Mr. Summers instructs everyone to hurry up. The villagers grab stones and run toward Tessie, who stands in a clearing in the middle of the crowd. Tessie says it’s not fair and is hit in the head with a stone. Everyone begins throwing stones at her, as even her own children. “Tessie may be selfish in her reaction, but her claim that the lottery is not fair may still be true. Whereas the common villagers are described as “taking” their slips, the businessmen “select” theirs—a subtle implication that the results have been rigged” (Evans, 112-113)
Therefore, the base actions exhibited in groups (such as the stoning of Mrs.Hutchinson) do not take place on the individual level, for here such action would be deemed “murder. ” On the group level people classify their heinous act simply as “ritual. ” When Mrs. Hutchinson arrives at the ceremony late, flustered because she had forgotten that today was the day of the lottery. She chats sociably with Mrs. Delacroix. Nevertheless, after Mrs. Hutchinson falls victim to the lottery selection, Mrs. Delacroix chooses a “stone so large” that she must pick it up with both hands (Jackson 218).
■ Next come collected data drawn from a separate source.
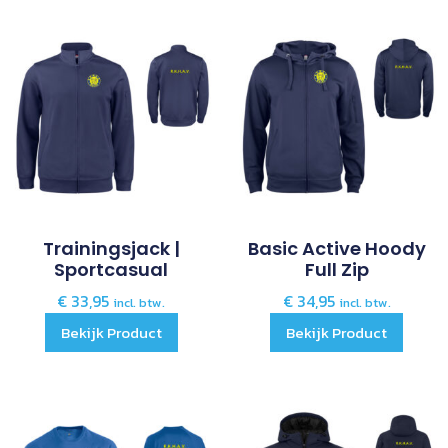
Trainingsjack |
Basic Active Hoody
Sportcasual
Full Zip
€
33,95
€
34,95
incl. btw.
incl. btw.
Bekijk Product
Bekijk Product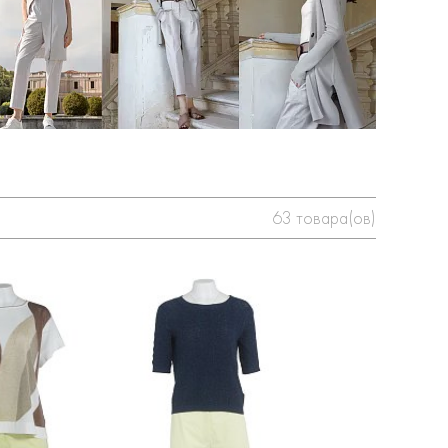
63
товара(ов)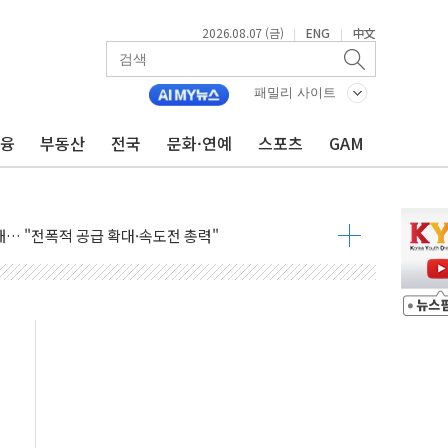
2026.08.07 (금)
ENG
中文
|
|
패밀리 사이트
 톤 낮춰
금융
부동산
전국
문화·연예
스포츠
GAM
항시 '시끌'
름…수도권 집중 완화 전환점"
주재… "전폭적 공급 확대·속도전 총력"
…美 태양광주 급등
도 놀랍지 않아"
태양광 착공…여의도 1.6배 규모
...금융주 낙폭 커
정책 아냐" 해명
~9일 최대 100mm 호우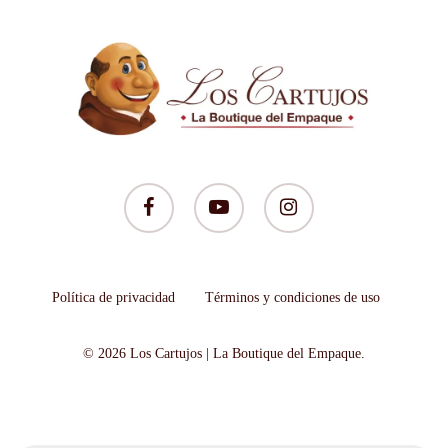
facebook
youtube
instagram
Política de privacidad
Términos y condiciones de uso
© 2026 Los Cartujos | La Boutique del Empaque.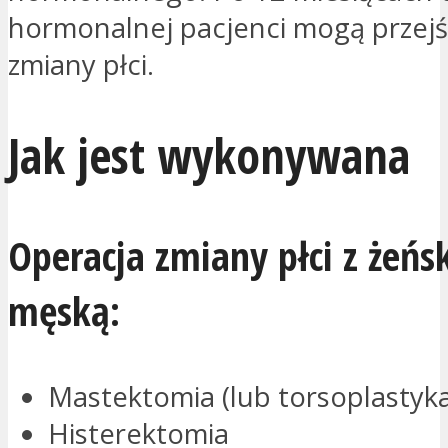
hormonalnej pacjenci mogą przejś
zmiany płci.
Jak jest wykonywana
Operacja zmiany płci z żeńsk
męską:
Mastektomia (lub torsoplastyka
Histerektomia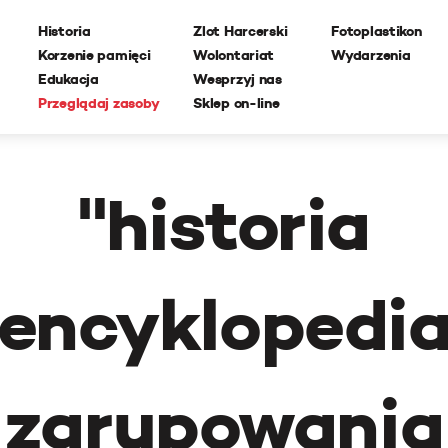
Historia
Zlot Harcerski
Fotoplastikon
Korzenie pamięci
Wolontariat
Wydarzenia
Edukacja
Wesprzyj nas
Przeglądaj zasoby
Sklep on-line
"
historia
encyklopedi
zgrupowania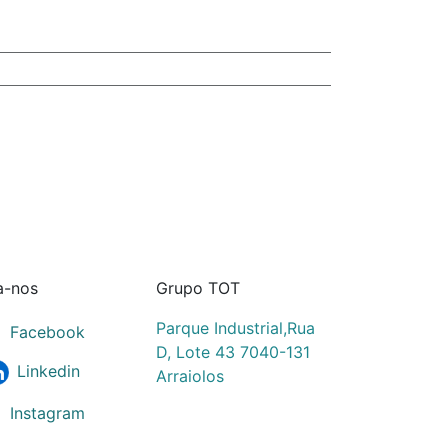
a-nos
Grupo TOT
Parque Industrial,Rua
Facebook
D, Lote 43 7040-131
Linkedin
Arraiolos
Instagram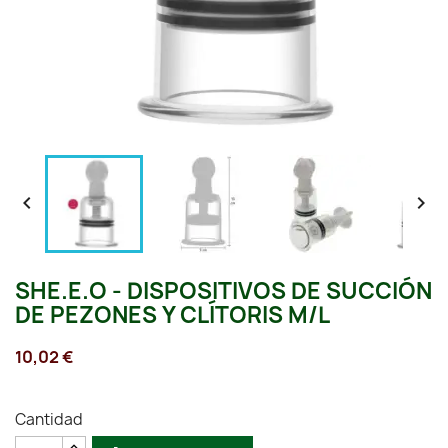


SHE.E.O - DISPOSITIVOS DE SUCCIÓN
DE PEZONES Y CLÍTORIS M/L
10,02 €
Cantidad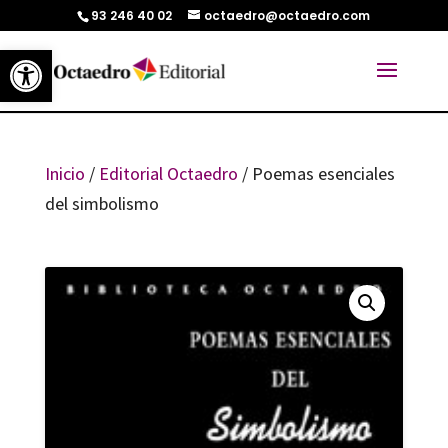
93 246 40 02
octaedro@octaedro.com
Abrir barra de herramientas
Inicio
/
Editorial Octaedro
/ Poemas esenciales
del simbolismo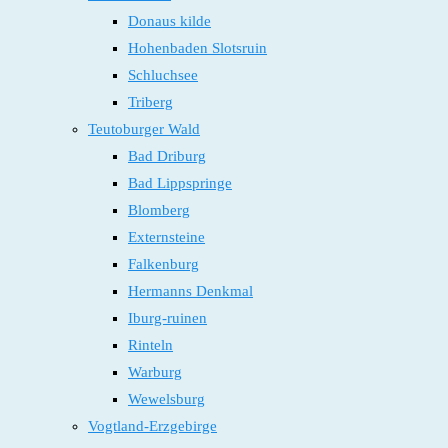
Donaus kilde
Hohenbaden Slotsruin
Schluchsee
Triberg
Teutoburger Wald
Bad Driburg
Bad Lippspringe
Blomberg
Externsteine
Falkenburg
Hermanns Denkmal
Iburg-ruinen
Rinteln
Warburg
Wewelsburg
Vogtland-Erzgebirge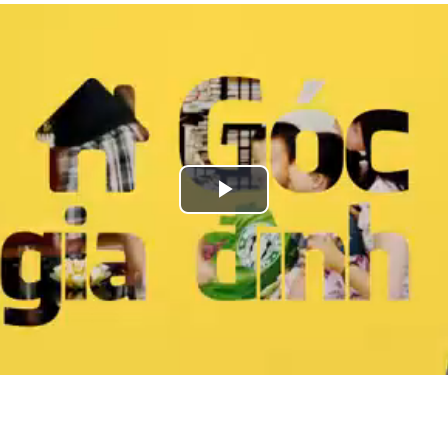
Play
Video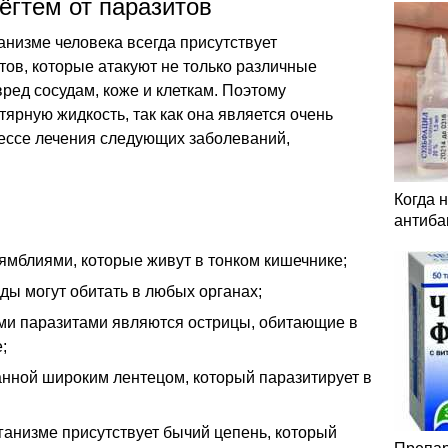
ёгтем от паразитов
ганизме человека всегда присутствует
тов, которые атакуют не только различные
вред сосудам, коже и клеткам. Поэтому
ярную жидкость, так как она является очень
ессе лечения следующих заболеваний,
Когда 
антиба
ямблиями, которые живут в тонком кишечнике;
иды могут обитать в любых органах;
ыми паразитами являются острицы, обитающие в
;
нной широким лентецом, который паразитирует в
рганизме присутствует бычий цепень, который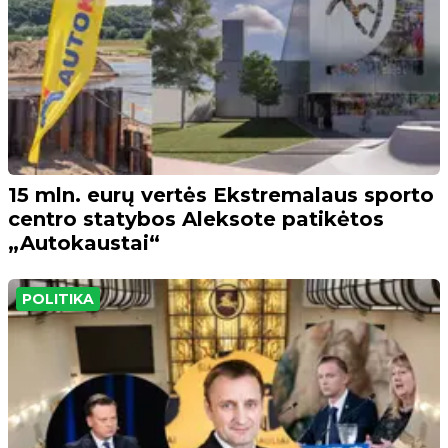
15 mln. eurų vertės Ekstremalaus sporto
centro statybos Aleksote patikėtos
„Autokaustai“
POLITIKA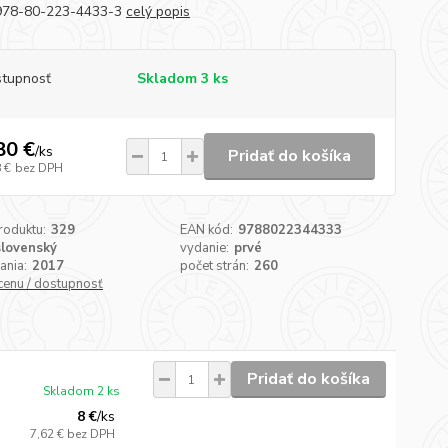
 978-80-223-4433-3
celý popis
tupnosť
Skladom 3 ks
80 €
/
ks
Pridať do košíka
 €
bez DPH
roduktu:
329
EAN kód:
9788022344333
slovenský
vydanie:
prvé
ania:
2017
počet strán:
260
 cenu / dostupnosť
Pridať do košíka
Skladom 2 ks
8 €
/
ks
7,62 €
bez DPH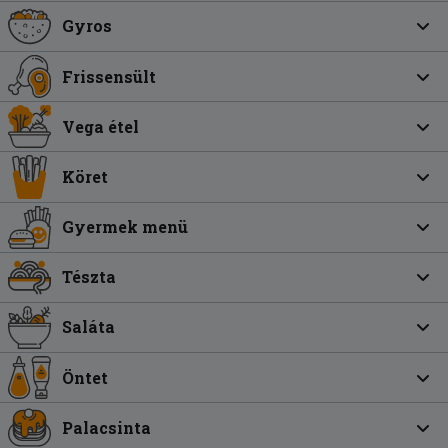
Gyros
Frissensült
Vega étel
Köret
Gyermek menü
Tészta
Saláta
Öntet
Palacsinta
Whereas, on the individual level, the two women regard each other as friends, on the group level, they betray that relationship, satiating the mob mentality. The people of the town are caught up in the ritual to such an extent that they have given up any sense of logic. Mob psychology rules their actions. Though they appear to be sane, sensible individuals, when the time of the lottery comes, they abandon their rational nature and revert to the instincts of the herd. This psychological phenomenon is characteristic of humans throughout history.
Although Jackson portrays it in its extreme form in this story, the idea that men and women in groups are willing to forgo personal responsibility and act with great cruelty toward others is evidenced in actions such as lynch mobs, racial confrontations, and similar incidents. “The willingness of people to act irrationally as members of the herd displays aspects that, while unpleasant, are still integral parts of their nature that they must recognize, if they are to keep them in check. ” (Mazzeno) A first-time reader of “The Lottery” often finds the ending a surprise.
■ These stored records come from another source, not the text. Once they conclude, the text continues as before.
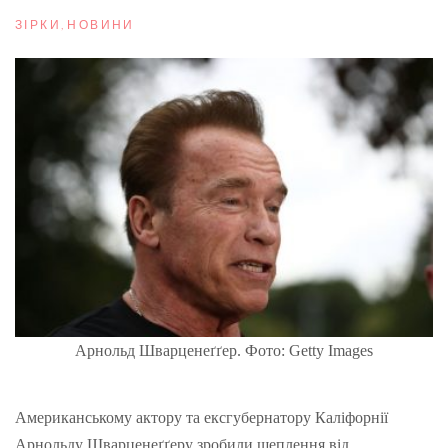
ЗІРКИ
,
НОВИНИ
Арнольд Шварценеґґер. Фото: Getty Images
Американському актору та ексгубернатору Каліфорнії
Арнольду Шварценеґґеру зробили щеплення від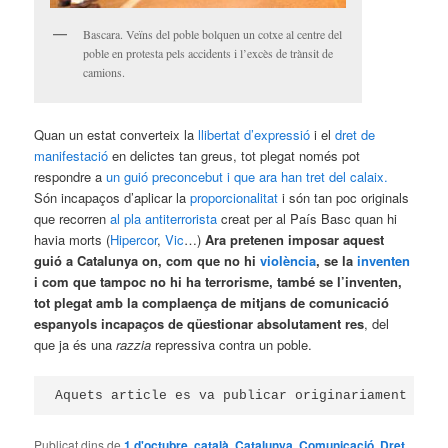
Bascara. Veïns del poble bolquen un cotxe al centre del
poble en protesta pels accidents i l’excès de trànsit de
camions.
Quan un estat converteix la
llibertat d’expressió
i el
dret de
manifestació
en delictes tan greus, tot plegat només pot
respondre a
un guió preconcebut i que ara han tret del calaix.
Són incapaços d’aplicar la
proporcionalitat
i són tan poc originals
que recorren
al pla antiterrorista
creat per al País Basc quan hi
havia morts (
Hipercor
,
Vic
…)
Ara pretenen imposar aquest
guió a Catalunya on, com que no hi
violència
, se la
inventen
i com que tampoc no hi ha terrorisme, també se l’inventen,
tot plegat amb la complaença
de mitjans de comunicació
espanyols incapaços de qüestionar absolutament res
, del
que ja és una
razzia
repressiva contra un poble.
Aquets article es va publicar originariament el d
Publicat dins de
1 d'octubre
,
català
,
Catalunya
,
Comunicació
,
Dret
,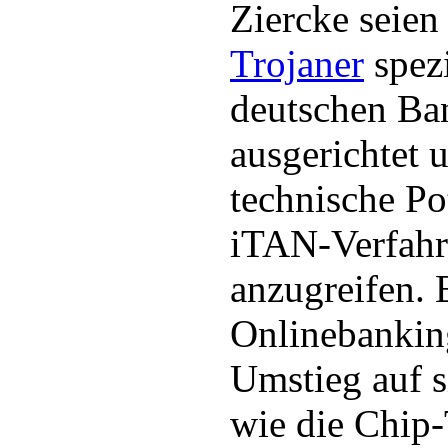
Ziercke seien
Trojaner
spezi
deutschen Ba
ausgerichtet 
technische Po
iTAN-Verfahr
anzugreifen. 
Onlinebanki
Umstieg auf s
wie die Chip-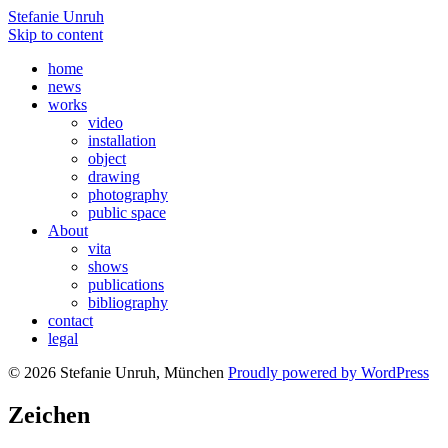
Stefanie Unruh
Skip to content
home
news
works
video
installation
object
drawing
photography
public space
About
vita
shows
publications
bibliography
contact
legal
© 2026 Stefanie Unruh, München
Proudly powered by WordPress
Zeichen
The festive nature of the gathering and the camaraderie of the townspeople as the lottery is conducted belie the horror that occurs at the conclusion of the tale, is one of the tale’s strongest points. Another strength, however, is “the skillful way in which Jackson prepares the careful reader for the denouement by including key details so that, on a second reading, one is assured that there is no trick being played on the reader. ” (Mazzeno) In comparison to the heavily symbolic figures of Mr. Graves (Death), Mr. Summers (Progress), or Old Man Warner (Tradition), Tess is resolutely anti-symbolic.
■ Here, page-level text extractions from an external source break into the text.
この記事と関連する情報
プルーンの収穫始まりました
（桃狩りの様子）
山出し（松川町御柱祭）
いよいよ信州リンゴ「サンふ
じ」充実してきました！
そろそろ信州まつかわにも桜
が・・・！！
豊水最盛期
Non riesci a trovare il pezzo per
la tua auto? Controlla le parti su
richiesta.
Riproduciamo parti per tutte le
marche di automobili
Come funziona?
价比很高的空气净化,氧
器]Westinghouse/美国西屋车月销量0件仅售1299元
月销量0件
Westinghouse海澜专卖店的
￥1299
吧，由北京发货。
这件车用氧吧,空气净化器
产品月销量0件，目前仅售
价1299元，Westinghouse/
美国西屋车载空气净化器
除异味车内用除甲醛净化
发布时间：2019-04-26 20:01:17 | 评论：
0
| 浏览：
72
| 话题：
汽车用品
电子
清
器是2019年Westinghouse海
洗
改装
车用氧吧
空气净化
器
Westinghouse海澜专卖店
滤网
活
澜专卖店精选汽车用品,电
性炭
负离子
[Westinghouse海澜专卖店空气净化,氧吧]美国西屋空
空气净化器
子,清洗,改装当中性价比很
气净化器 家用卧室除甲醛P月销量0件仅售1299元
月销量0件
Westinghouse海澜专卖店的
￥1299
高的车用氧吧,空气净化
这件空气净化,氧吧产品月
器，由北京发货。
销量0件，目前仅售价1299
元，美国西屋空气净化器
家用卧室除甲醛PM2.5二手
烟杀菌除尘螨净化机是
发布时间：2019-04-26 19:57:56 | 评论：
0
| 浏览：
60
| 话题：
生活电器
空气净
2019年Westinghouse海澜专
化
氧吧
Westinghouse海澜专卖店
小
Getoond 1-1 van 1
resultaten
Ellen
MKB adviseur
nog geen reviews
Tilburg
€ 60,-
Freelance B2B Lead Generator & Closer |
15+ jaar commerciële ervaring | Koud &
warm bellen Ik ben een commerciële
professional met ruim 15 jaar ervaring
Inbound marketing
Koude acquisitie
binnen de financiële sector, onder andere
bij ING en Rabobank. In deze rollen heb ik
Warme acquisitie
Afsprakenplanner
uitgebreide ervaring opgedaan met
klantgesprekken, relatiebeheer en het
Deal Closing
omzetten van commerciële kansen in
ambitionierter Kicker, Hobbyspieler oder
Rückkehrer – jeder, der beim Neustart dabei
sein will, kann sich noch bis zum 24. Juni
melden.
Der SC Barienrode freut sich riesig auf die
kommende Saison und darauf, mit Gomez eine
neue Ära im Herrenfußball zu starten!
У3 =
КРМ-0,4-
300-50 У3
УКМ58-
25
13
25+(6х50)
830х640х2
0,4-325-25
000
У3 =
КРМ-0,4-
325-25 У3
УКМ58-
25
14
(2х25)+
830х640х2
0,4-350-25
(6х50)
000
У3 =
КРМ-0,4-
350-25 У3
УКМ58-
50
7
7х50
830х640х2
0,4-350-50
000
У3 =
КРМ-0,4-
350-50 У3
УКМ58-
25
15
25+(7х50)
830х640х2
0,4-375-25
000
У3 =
She’s a woman in an apron with soapsuds on her hands, who cracks jokes and wants to join in her community – but, it turns out, they don’t want her back. She’s the sacrificial lamb for that year, an outsider that the village then violently excludes. Although civilized people may no longer hold lotteries, Jackson’s story illustrates that society’s tendency toward violence and its tendency to hold onto tradition, yet even meaningless, base tradition, reveal our need for both ritual and belonging.
Work Cited
- Evans, Robert C. “The Lottery. ” Short Fiction: A Critical Companion (1997): 112-119.
- Hall, Joan Wylie. “Shirley Jackson (1916-1965). ” Columbia Companion To The Twentieth- Century American Short Story (2000): 310-314.
- Literary Reference Center. Web. 6 Aug. 2012. Jackson, Shirley. “The Lottery”. Drama, and Writing Compact sixth ed. New York: Pearson Longman, 2011. 213-218. Print
- Mazzeno, Laurence W. “The Lottery. ” Masterplots II: Short Story Series, Revised Edition (2004): 1-2. Literary Reference Center. Web. 6 Aug. 2012.
- Yarmove, Jay A. “Jackson’s The Lottery. ” Explicator 52. 4 (1994): 242. Literary Reference Center. Web. 6 Aug. 2012.